WHAT YOU ARE ASKED TO DO = Pick out the lines below that contain the string "Millors" and copy them all.

(Records contained in a dataset)
::::::

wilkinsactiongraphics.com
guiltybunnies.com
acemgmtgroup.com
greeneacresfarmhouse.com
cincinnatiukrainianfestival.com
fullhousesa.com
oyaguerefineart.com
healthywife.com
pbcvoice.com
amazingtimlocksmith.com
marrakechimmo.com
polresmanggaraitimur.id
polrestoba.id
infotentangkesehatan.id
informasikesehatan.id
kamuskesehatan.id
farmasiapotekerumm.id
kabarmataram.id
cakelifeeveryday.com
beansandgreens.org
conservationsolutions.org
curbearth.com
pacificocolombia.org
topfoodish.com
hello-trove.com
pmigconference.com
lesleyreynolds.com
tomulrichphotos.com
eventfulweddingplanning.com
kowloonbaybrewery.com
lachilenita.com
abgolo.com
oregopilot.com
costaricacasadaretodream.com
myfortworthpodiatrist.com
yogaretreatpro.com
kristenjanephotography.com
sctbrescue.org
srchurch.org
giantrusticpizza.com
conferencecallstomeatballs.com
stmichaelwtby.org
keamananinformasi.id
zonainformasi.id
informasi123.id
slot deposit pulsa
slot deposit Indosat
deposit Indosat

::::::

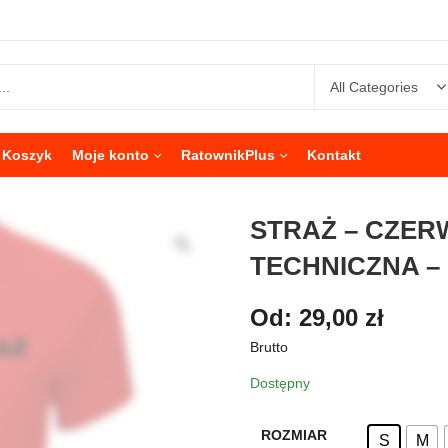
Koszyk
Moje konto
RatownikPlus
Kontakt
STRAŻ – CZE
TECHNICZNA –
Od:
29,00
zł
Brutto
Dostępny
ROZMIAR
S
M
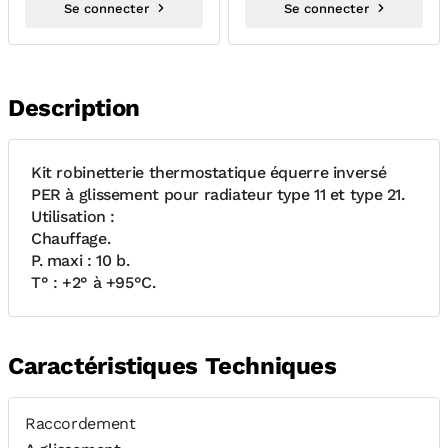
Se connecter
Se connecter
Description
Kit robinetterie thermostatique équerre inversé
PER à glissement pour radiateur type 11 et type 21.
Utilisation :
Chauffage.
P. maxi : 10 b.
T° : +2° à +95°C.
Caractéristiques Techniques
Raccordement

::::::

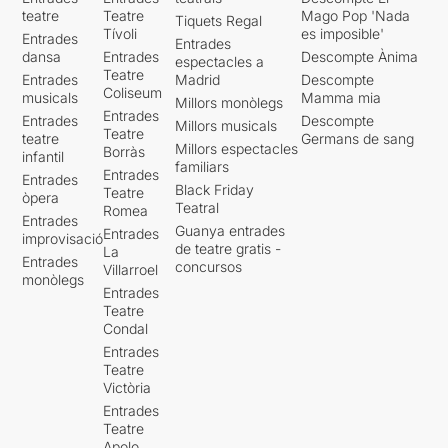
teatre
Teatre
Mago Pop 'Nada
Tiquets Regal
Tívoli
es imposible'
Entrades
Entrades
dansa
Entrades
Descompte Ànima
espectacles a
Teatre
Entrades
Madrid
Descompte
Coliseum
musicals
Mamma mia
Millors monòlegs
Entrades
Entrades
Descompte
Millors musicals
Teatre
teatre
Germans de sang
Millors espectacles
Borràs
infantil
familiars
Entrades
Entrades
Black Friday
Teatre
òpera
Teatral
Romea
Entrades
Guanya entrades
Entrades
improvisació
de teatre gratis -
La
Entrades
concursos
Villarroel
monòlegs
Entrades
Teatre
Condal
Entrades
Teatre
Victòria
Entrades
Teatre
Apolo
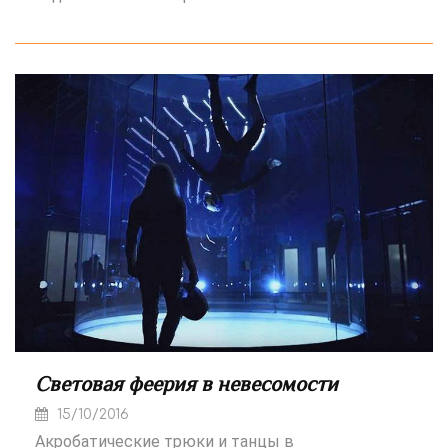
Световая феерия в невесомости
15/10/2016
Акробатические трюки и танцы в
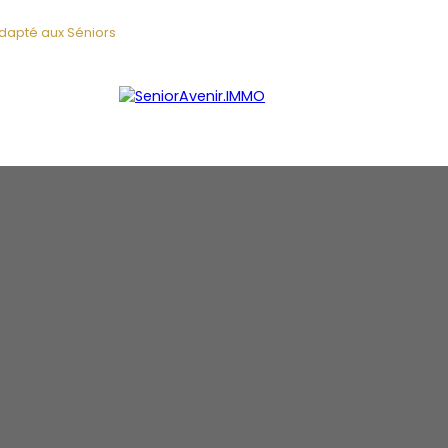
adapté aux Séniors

::::::

ANSWER BOX =
Millors monòlegs
Millors musicals
Millors espectacles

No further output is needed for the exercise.